I’ve been an advocate for asking more from your contractors and the reps they send out to your home my whole career and work hard to instill that culture in our organization.
What people see is a box that will heat or cool their home. They see a smiling rep who promises to be the best. And they see a price. These things are what I call the “Tip of the Iceberg”. Often homeowners will go through 2 to 4 of these presentations and still have a hard time determining how they are different.
Here are a few questions to ask that will identify the clear front runners for who will be a good long term decision to do business with:
1. Does your company use sub-contractors? – This is a big one. Many home improvement industry’s quality of workmanship has been brought down by this trend meant to save the money it costs to keep someone on staff and pay benefits, a work truck, etc. Both small businesses and believe it or not, big corporations have chosen this path. Understand as a home owner, these installers or service reps are paid by the job. Their priority is to be done quick, as opposed to staying until it is done right. A rep should be able to explain this. Maybe they use sub-contractors for small, specific parts of the job. This is different than someone showing up in an unmarked van.
2. Can you prove that your workers will be both licensed and insured? – Many home improvement industries require licensing to perform the trade of services. Although governing bodies are cracking down, there are still many workers out there who have done it a thousand times, but have never been trained to do it properly.

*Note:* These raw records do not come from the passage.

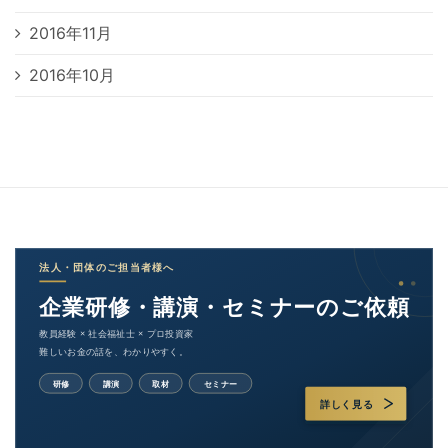
2016年11月
2016年10月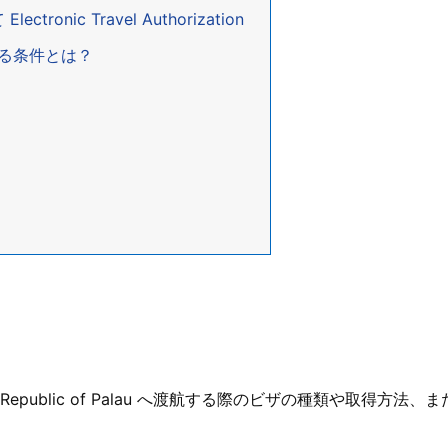
onic Travel Authorization
する条件とは？
public of Palau へ渡航する際のビザの種類や取得方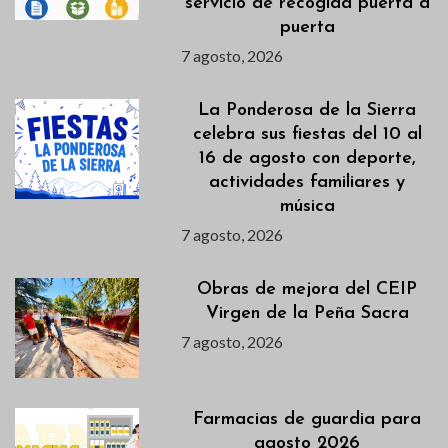
servicio de recogida puerta a
puerta
7 agosto, 2026
La Ponderosa de la Sierra
celebra sus fiestas del 10 al
16 de agosto con deporte,
actividades familiares y
música
7 agosto, 2026
Obras de mejora del CEIP
Virgen de la Peña Sacra
7 agosto, 2026
Farmacias de guardia para
agosto 2026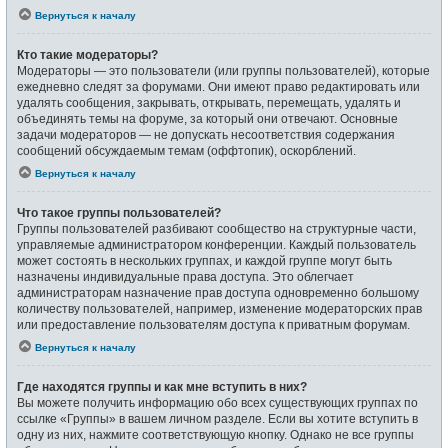
Вернуться к началу
Кто такие модераторы?
Модераторы — это пользователи (или группы пользователей), которые
ежедневно следят за форумами. Они имеют право редактировать или
удалять сообщения, закрывать, открывать, перемещать, удалять и
объединять темы на форуме, за который они отвечают. Основные
задачи модераторов — не допускать несоответствия содержания
сообщений обсуждаемым темам (оффтопик), оскорблений.
Вернуться к началу
Что такое группы пользователей?
Группы пользователей разбивают сообщество на структурные части,
управляемые администратором конференции. Каждый пользователь
может состоять в нескольких группах, и каждой группе могут быть
назначены индивидуальные права доступа. Это облегчает
администраторам назначение прав доступа одновременно большому
количеству пользователей, например, изменение модераторских прав
или предоставление пользователям доступа к приватным форумам.
Вернуться к началу
Где находятся группы и как мне вступить в них?
Вы можете получить информацию обо всех существующих группах по
ссылке «Группы» в вашем личном разделе. Если вы хотите вступить в
одну из них, нажмите соответствующую кнопку. Однако не все группы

Also, an uninsured worker, can mean liability on your end if they injure themselves in your home.
3. Who owns your company? Are they local? – Asking this question can often reveal that the name you have seen for years has been sold to a major foreign corporation. Although they have great sales literature and big marketing budgets, your dollars are leaving the community where you live. Help our local economy and keep people working locally by choosing a locally owned company. Ask what they do for community support.
4. Can I see examples of your work and referrals? – Your rep should be able to show you both of these on the spot or very shortly after via email.
5. Can you put this all in writing? – Words are great. But you will be signing a legal document, that should the experience go bad, is legally binding. Some companies have clauses such as “The details in this contract supersede any verbal information either implied or expressed.”. They have covered themselves and so should you.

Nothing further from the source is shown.